• [Problem]
Set down the data below in full and exactly, minus the pictures.
++++ Provided information
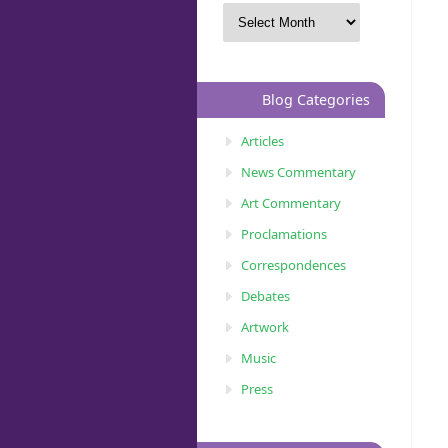
Blog Categories
Articles
News Commentary
Art Commentary
Proclamations
Correspondences
Debates
Artwork
Music
Press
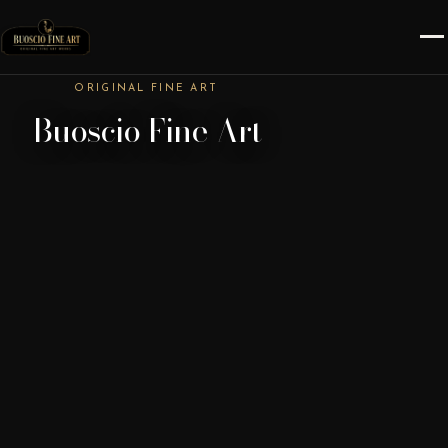
ORIGINAL FINE ART
Buoscio Fine Art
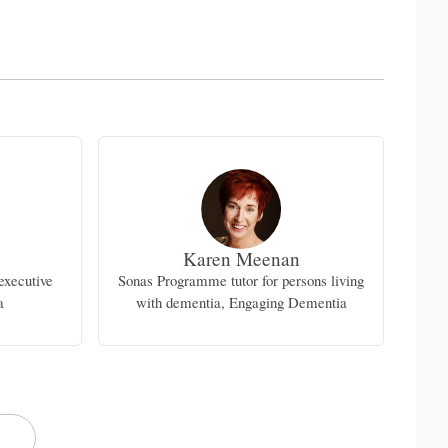
Karen Meenan
executive
Sonas Programme tutor for persons living
Geri
a
with dementia, Engaging Dementia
++++++++
• [Solution for this exercise]
Blog Categories
Articles
News Commentary
Art Commentary
Proclamations
Correspondences
Debates
Artwork
Music
Press
ORIGINAL FINE ART
Buoscio Fine Art
Karen Meenan
executive
Sonas Programme tutor for persons living
Geri
a
with dementia, Engaging Dementia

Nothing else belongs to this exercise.